İlke kararında ilk olarak, Kuruma ulaşan çok sayıda şikayet ve ihbarda, ürün ve hizmet sunum süreçlerinde (ödeme, kayıt açma, üyelik oluşturma, teklif oluşturma vb.) ilgili kişilerden iletişim bilgileri talep edildiği ve SMS ile doğrulama kodu gönderildiği belirtilmiştir. Bu kodun, ödemelerin tamamlanması, fatura oluşturulması veya bilgilerin güncellenmesi için gerektiği öne sürülmüştür. Ancak, söz konusu işlemin ardından ilgili kişilere veri sorumlusunun faaliyetleriyle ilgili ticari elektronik ileti gönderildiği iddiaları yer almıştır. Kurul tarafından yapılan incelemelerde, bu doğrulama kodu SMS'lerinin içeriklerinde veya gönderimi öncesinde veri sorumlusu ya da yetkilendirdiği kişilerce herhangi bir aydınlatma yapılmadığı tespit edilmiştir. Ayrıca, kodun ödeme veya bilgi güncelleme için gerekli olduğu gerekçesiyle istenmesine rağmen, bu yolla ticari elektronik ileti gönderimine ilişkin açık rıza alınarak ilgili kişilerin yanıltıldığı belirlenmiştir.

Kurulun değerlendirmesinde, Kanun'un 5. Maddesi uyarınca kural olarak kişisel verilerin ilgili kişinin açık rızası olmaksızın işlenemeyeceği ve ancak Kanun’da belirtilen sınırlı durumlarda açık rıza aranmaksızın kişisel verilerin işlenmesinin mümkün olduğu belirtilmiştir.

Kurul; Kanun’un 3. maddesi kapsamında açık rızanın “belirli bir konuya ilişkin, bilgilendirilmeye dayanan ve özgür iradeyle açıklanan rıza" şeklinde tanımlandığını ve açık rızanın bu unsurları kapsaması gerektiğini ifade etmiştir.

Nihayetinde, Kurulun ilke kararında ticari elektronik ileti gönderilmesi amacıyla kişisel verilerin işlenmesine açık rıza verilmesinin ürün ve hizmet sunumunun tamamlanabilmesi için zorunlu bir unsur şeklinde ilgili kişilere sunulmaması gerektiği ve bunu sağlamak adına veri sorumluları tarafından gerekli teknik ve idari tedbirlerin alınması gerektiği ifade edilmiştir. Kurul, belirtilen hususlara uygun hareket edilmediğinin tespiti halinde ilgili veri sorumluları hakkında Kanun’un 18’inci maddesi hükümleri çerçevesinde idari para cezası uygulanacağı hususunda değerlendirmede bulunmuştur.
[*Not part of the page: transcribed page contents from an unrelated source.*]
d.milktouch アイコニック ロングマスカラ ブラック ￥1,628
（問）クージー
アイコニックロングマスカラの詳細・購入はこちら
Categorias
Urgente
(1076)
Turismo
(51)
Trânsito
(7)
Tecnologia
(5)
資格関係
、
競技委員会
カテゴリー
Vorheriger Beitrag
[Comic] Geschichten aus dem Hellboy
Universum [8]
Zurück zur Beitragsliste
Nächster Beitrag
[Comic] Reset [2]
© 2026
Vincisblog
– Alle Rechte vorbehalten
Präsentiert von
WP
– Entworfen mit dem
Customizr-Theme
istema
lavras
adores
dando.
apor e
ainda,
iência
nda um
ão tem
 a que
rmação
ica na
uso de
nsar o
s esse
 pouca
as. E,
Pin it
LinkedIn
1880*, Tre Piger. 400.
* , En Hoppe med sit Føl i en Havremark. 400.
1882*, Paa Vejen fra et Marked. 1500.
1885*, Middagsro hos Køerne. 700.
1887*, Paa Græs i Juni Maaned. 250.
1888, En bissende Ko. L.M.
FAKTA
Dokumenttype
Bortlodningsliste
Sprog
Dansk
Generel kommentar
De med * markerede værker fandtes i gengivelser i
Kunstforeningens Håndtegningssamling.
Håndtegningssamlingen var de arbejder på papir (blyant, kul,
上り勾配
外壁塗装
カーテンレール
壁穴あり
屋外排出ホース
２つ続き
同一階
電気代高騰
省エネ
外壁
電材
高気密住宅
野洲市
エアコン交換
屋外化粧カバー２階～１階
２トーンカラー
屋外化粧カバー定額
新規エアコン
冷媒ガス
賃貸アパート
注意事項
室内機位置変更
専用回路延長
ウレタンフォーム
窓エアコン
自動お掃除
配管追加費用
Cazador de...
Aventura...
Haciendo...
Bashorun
Sonuç olarak, Kurul ilke kararı ile geçmişte yayımladığı duyurulara paralel bir yaklaşım ortaya koymuştur. Böylelikle, SMS ile onay kodunun alışverişin tamamlanmasından önce gönderilmesi halinde ilgili kişilerin SMS içeriğine onay verme zorunluluğunun olmadığı ve tercihlerini her zaman değiştirilebileceği husus bir ilke kararına da yansımış oldu. Bu çerçevede, ürün veya hizmet sunan veri sorumlularının ilke kararına uygun davranması ve uyum çalışmaları yürütmesi gerekmektedir.